Problem: Set every entry below down once more, exactly as it stands, without images.

Supplied data:
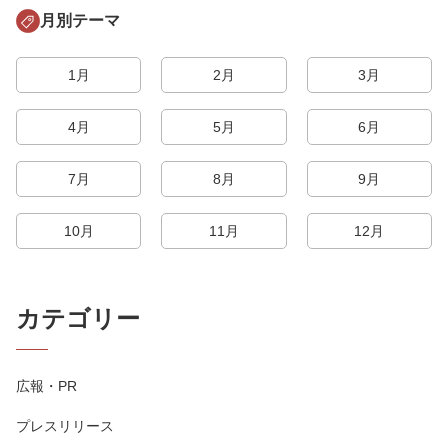
月別テーマ
1月
2月
3月
4月
5月
6月
7月
8月
9月
10月
11月
12月
カテゴリー
広報・PR
プレスリリース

Output for this exercise:
月別テーマ
1月
2月
3月
4月
5月
6月
7月
8月
9月
10月
11月
12月
カテゴリー
広報・PR
プレスリリース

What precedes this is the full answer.